A command like this should follow how existing linux tools work so
that context switching will be easier for admins. Here, the choice
of the term "authorize" seems to be unlucky. A more explicit command
that follows setfacl a bit could be
ceph fs caps set a client.x /dir1 rw
ceph fs caps modify a client.x /dir2 rw
or even more parallel
ceph fs setcaps a client.x /dir1 rw
ceph fs setcaps -m a client.x /dir2 rw
Such parallel syntax will not only avoid the reported confusion but
also make it possible to implement a modify operation in the future
without breaking stuff. And you can save time on the documentation,
because it works like other stuff.
Best regards,
=================
Frank Schilder
AIT Risø Campus
Bygning 109, rum S14
________________________________________
From: Eugen Block <eblock@xxxxxx>
Sent: Wednesday, April 24, 2024 9:02 AM
To: ceph-users@xxxxxxx
Subject: Re: Latest Doco Out Of Date?
Hi,
I believe the docs [2] are okay, running 'ceph fs authorize' will
overwrite the existing caps, it will not add more caps to the client:
Capabilities can be modified by running fs authorize only in the
case when read/write permissions must be changed.

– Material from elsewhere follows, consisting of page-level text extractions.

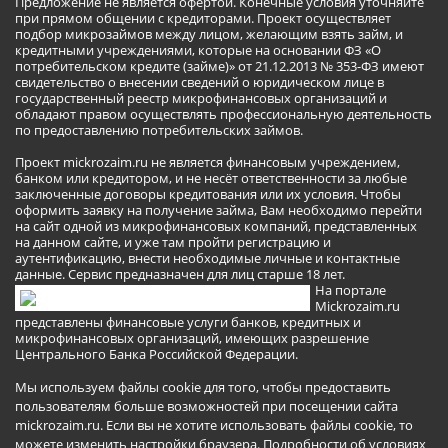
Предложение не является офертой. Конечные условия уточняйте
при прямом общении с кредиторами. Проект осуществляет
подбор микрозаймов между лицом, желающим взять займ, и
кредитными учреждениями, которые на основании ФЗ «О
потребительском кредите (займе)» от 21.12.2013 № 353-ФЗ имеют
свидетельство о внесении сведений о юридическом лице в
государственный реестр микрофинансовых организаций и
обладают правом осуществлять профессиональную деятельность
по предоставлению потребительских займов.
Проект mickrozaim.ru не является финансовым учреждением,
банком или кредитором, и не несёт ответственности за любые
заключенные договоры кредитования или их условия. Чтобы
оформить заявку на получение займа, Вам необходимо перейти
на сайт одной из микрофинансовых компаний, представленных
на данном сайте, и уже там пройти регистрацию и
аутентификацию, внести необходимые личные и контактные
данные. Сервис предназначен для лиц старше 18 лет.
На портале
Mickrozaim.ru
представлены финансовые услуги банков, кредитных и
микрофинансовых организаций, имеющих разрешение
Центрального Банка Российской Федерации.
Мы используем файлы cookie для того, чтобы предоставить
пользователям больше возможностей при посещении сайта
mickrozaim.ru. Если вы не хотите использовать файлы cookie, то
можете изменить настройки браузера.
Подробности об условиях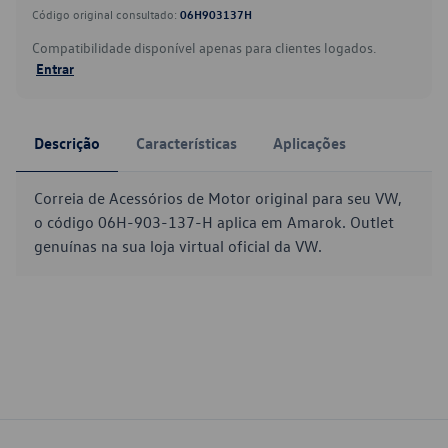
Código original consultado:
06H903137H
Compatibilidade disponível apenas para clientes logados.
Entrar
Descrição
Características
Aplicações
Correia de Acessórios de Motor original para seu VW,
o código 06H-903-137-H aplica em Amarok. Outlet
genuínas na sua loja virtual oficial da VW.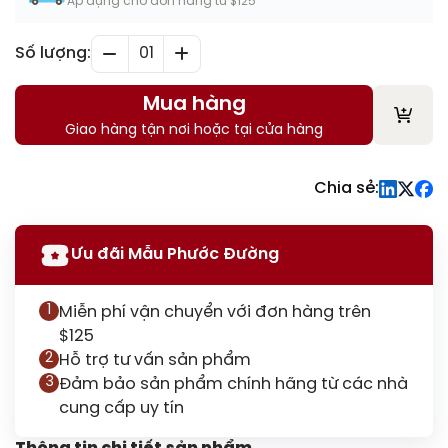
Áp dụng cho đơn hàng từ $125
was:
is:
$1,400.00.
$1,300.00.
Số lượng:
01
Mua hàng
Giao hàng tận nơi hoặc tại cửa hàng
Chia sẻ:
Ưu đãi Mẫu Phước Đường
1
Miễn phí vận chuyển với đơn hàng trên
$125
2
Hỗ trợ tư vấn sản phẩm
3
Đảm bảo sản phẩm chính hãng từ các nhà
cung cấp uy tín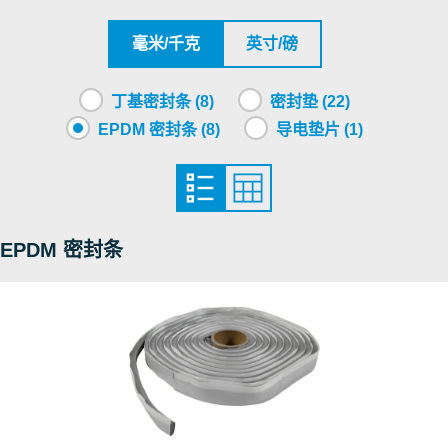
S1501710 SEALING STRIP - TSL 8X8 BUTYL GH / GH BG
PDF
毫米/千克
英寸/磅
S1501708 SEALING STRIP- TSL 8X8 BUTYL GH FL100 / GH BG
PDF
FL100
丁基密封条 (8)
密封垫 (22)
S1605275 SEALING STRIP- TSL 15x6 GHM80
PDF
EPDM 密封条 (8)
导电垫片 (1)
S1605252 SEALING STRIP- TSL 15x6 GHM/ SFHM 60
PDF
S1605232 SEALING STRIP- TSL 15x6 GHM/ SFHM 120
PDF
EPDM 密封条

If a client already has a capability for file-system name a and path
dir1, running fs authorize again for FS name a but path dir2,
instead of modifying the capabilities client already holds, a new
cap for dir2 will be granted
To add more caps you'll need to use the 'ceph auth caps' command,
for example:
quincy-1:~ # ceph fs authorize cephfs client.usera /dir1 rw
[client.usera]
key = AQDOrShmk6XhGxAAwz07ngr0JtPSID06RH8lAw==
quincy-1:~ # ceph auth get client.usera
[client.usera]
key = AQDOrShmk6XhGxAAwz07ngr0JtPSID06RH8lAw==
caps mds = "allow rw fsname=cephfs path=/dir1"
caps mon = "allow r fsname=cephfs"
caps osd = "allow rw tag cephfs data=cephfs"
quincy-1:~ # ceph auth caps client.usera mds 'allow rw fsname=cephfs
path=/dir1, allow rw fsname=cephfs path=/dir2' mon 'allow r
fsname=cephfs' osd 'allow rw tag cephfs data=cephfs'
updated caps for client.usera
quincy-1:~ # ceph auth get client.usera
[client.usera]
key = AQDOrShmk6XhGxAAwz07ngr0JtPSID06RH8lAw==
caps mds = "allow rw fsname=cephfs path=/dir1, allow rw
fsname=cephfs path=/dir2"
caps mon = "allow r fsname=cephfs"
caps osd = "allow rw tag cephfs data=cephfs"
Note that I don't actually have these directories in that cephfs, it's
just to demonstrate, so you'll need to make sure your caps actually
work.
Thanks,
Eugen
[2]
https://docs.ceph.com/en/latest/cephfs/client-auth/#changing-rw-permissions-in-caps
Zitat von Zac Dover <zac.dover@xxxxxxxxx>:
It's in my list of ongoing initiatives. I'll stay up late tonight
and ask Venky directly what's going on in this instance.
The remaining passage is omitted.